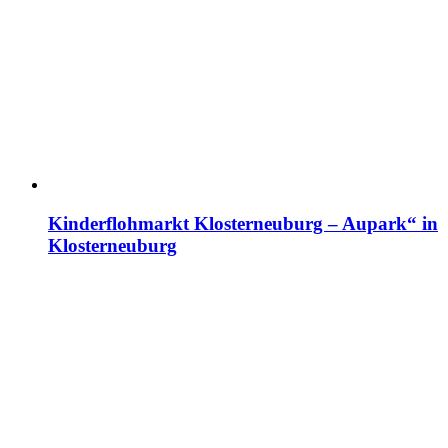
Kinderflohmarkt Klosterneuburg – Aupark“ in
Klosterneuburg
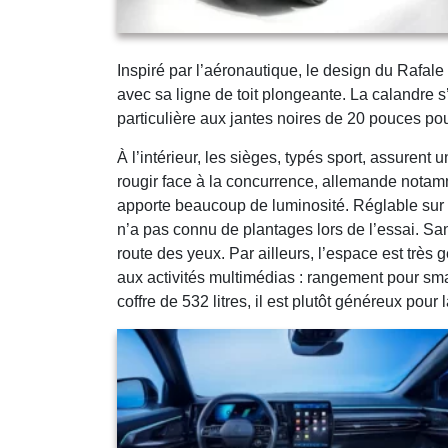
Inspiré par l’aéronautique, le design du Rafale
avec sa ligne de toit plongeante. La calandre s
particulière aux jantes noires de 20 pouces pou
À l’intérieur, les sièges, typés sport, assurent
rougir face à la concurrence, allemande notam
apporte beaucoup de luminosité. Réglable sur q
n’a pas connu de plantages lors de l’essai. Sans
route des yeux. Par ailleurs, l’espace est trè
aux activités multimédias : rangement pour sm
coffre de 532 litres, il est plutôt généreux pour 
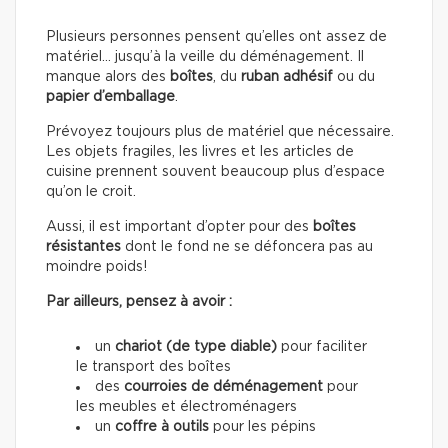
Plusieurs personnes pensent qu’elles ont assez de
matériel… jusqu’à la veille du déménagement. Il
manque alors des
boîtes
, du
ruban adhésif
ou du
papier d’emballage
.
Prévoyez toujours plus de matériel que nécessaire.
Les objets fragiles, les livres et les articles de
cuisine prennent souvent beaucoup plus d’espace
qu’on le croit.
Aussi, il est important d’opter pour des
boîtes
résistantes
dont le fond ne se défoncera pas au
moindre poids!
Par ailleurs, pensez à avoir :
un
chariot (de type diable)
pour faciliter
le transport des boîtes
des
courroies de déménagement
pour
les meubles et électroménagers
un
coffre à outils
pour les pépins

===

Return every line of the entries above that the string "Klosterneuburg" appears in.

Answer for this exercise:
Kinderflohmarkt Klosterneuburg – Aupark“ in
Klosterneuburg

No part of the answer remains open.